Polres Bengkalis Tangkap Pelaku Pembakar Lahan 35 Hektare di Kawasan Hutan

Kapolres Bengkalis, Ajun Komisaris Besar Polisi Fahrian Saleh Siregar, mengungkap kasus pembakaran lahan yang mencakup 35 hektare di wilayah Kecamatan Rupat Utara. Menurutnya, penangkapan terhadap pelaku dilakukan setelah panas di lokasi terdeteksi pada 11 Maret 2026 di Dusun Hutan Samak, Desa Titik Akar.

Personel Polsek Rupat Utara bersama warga segera datang ke lokasi untuk upaya memadamkan api dan mencegah penyebarannya. Setelah penyelidikan, saksi, barang bukti, serta analisis dari ahli lingkungan memperkuat bahwa pelaku berinisial PH menjadi tersangka.

“Dari hasil penyelidikan, serta keterangan saksi-saksi, barang bukti, dan analisis ahli lingkungan, penyidik menetapkan satu orang tersangka,” ujar Fahrian.

Lokasi kebakaran berada di kawasan Hutan Produksi yang dapat dikonversi (HPK).
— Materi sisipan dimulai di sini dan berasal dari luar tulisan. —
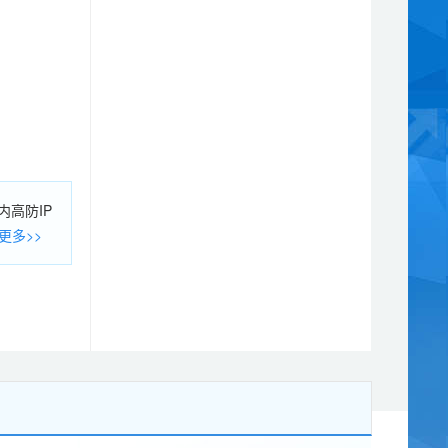
高防IP
一切赌
更多>>
息处置告
15个；
站，最多
后，相应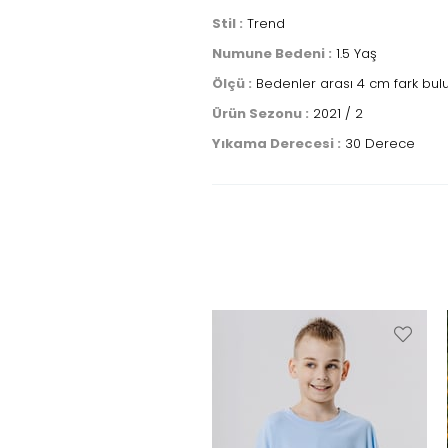
Stil :
Trend
Numune Bedeni :
1.5 Yaş
Ölçü :
Bedenler arası 4 cm fark bul
Ürün Sezonu :
2021 / 2
Yıkama Derecesi :
30 Derece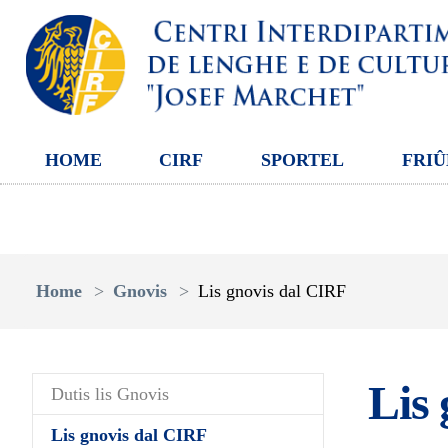
HOME
CIRF
SPORTEL
FRIÛ
Aller au contenu principal
Vous êtes ici:
Home
Gnovis
Lis gnovis dal CIRF
Lis 
Dutis lis Gnovis
(current)
Lis gnovis dal CIRF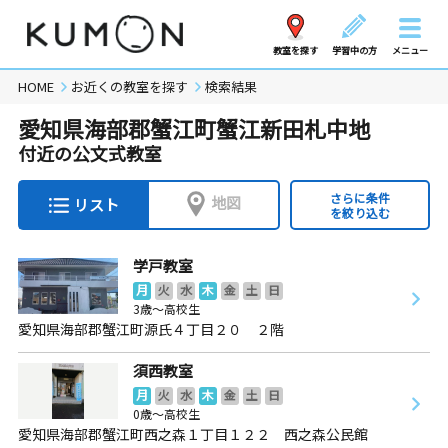
教室を探す
学習中の方
メニュー
HOME
お近くの教室を探す
検索結果
愛知県海部郡蟹江町蟹江新田札中地
付近の公文式教室
さらに条件
地図
リスト
を絞り込む
学戸教室
月
火
水
木
金
土
日
3歳～高校生
愛知県海部郡蟹江町源氏４丁目２０ ２階
須西教室
月
火
水
木
金
土
日
0歳～高校生
愛知県海部郡蟹江町西之森１丁目１２２ 西之森公民館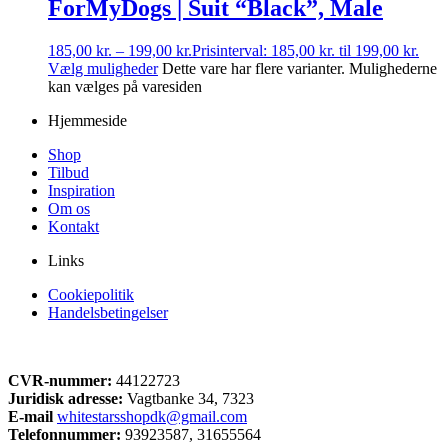
ForMyDogs | Suit “Black”, Male
185,00
kr.
–
199,00
kr.
Prisinterval: 185,00 kr. til 199,00 kr.
Vælg muligheder
Dette vare har flere varianter. Mulighederne
kan vælges på varesiden
Hjemmeside
Shop
Tilbud
Inspiration
Om os
Kontakt
Links
Cookiepolitik
Handelsbetingelser
CVR-nummer:
44122723
Juridisk adresse:
Vagtbanke 34, 7323
E-mail
whitestarsshopdk@gmail.com
Telefonnummer:
93923587, 31655564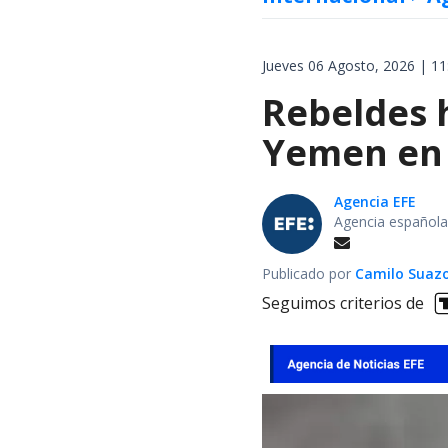
Jueves 06 Agosto, 2026 | 11
Rebeldes 
Yemen en 
Agencia EFE
Agencia española
Publicado por
Camilo Suaz
Seguimos criterios de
Setelah koordinasi dengan Balai Pemantapan Kawasan Hutan (BPKH), terungkap bahwa lahan tersebut termasuk dalam kawasan hutan negara. Tersangka tidak dapat menunjukkan dokumen kepemilikan resmi, sehingga diduga melakukan penyelewengan lahan milik negara.

Sebelum insiden, saksi melihat tersangka sering muncul di area lahan yang sebagian sudah ditanami kelapa sawit. Luas area yang terbakar diprediksi sekitar 35 hektare. Titik awal api juga dikaitkan dengan wilayah yang dikuasai tersangka, diperkuat oleh keterangan saksi dan analisis citra satelit oleh Prof. Bambang Hero Saharjo.

Setelah kebakaran, tersangka tercatat tidak berada di lokasi dan meninggalkan wilayah Rupat Utara selama dua hingga dua setengah minggu. Petugas juga menemukan bukti-bukti pembakaran, termasuk sisa api, yang memperkuat keterlibatan pelaku. Barang bukti yang diamankan meliputi sampel tanah terbakar dan pelepah sawit yang hangus, dengan jenis tanah yang terbakar merupakan tanah mineral.

Kasus ini menjerat tersangka dengan beberapa pasal tentang kehutanan dan perlindungan lingkungan. Saat ini, penyidik masih menyusun berkas perkara, berkoordinasi dengan jaksa penuntut umum, serta memeriksa saksi ahli untuk proses hukum lanjutan. Kapolres mengimbau masyarakat agar tidak menggunakan cara membakar untuk membuka lahan, mengingat dampaknya yang serius terhadap lingkungan dan kesehatan.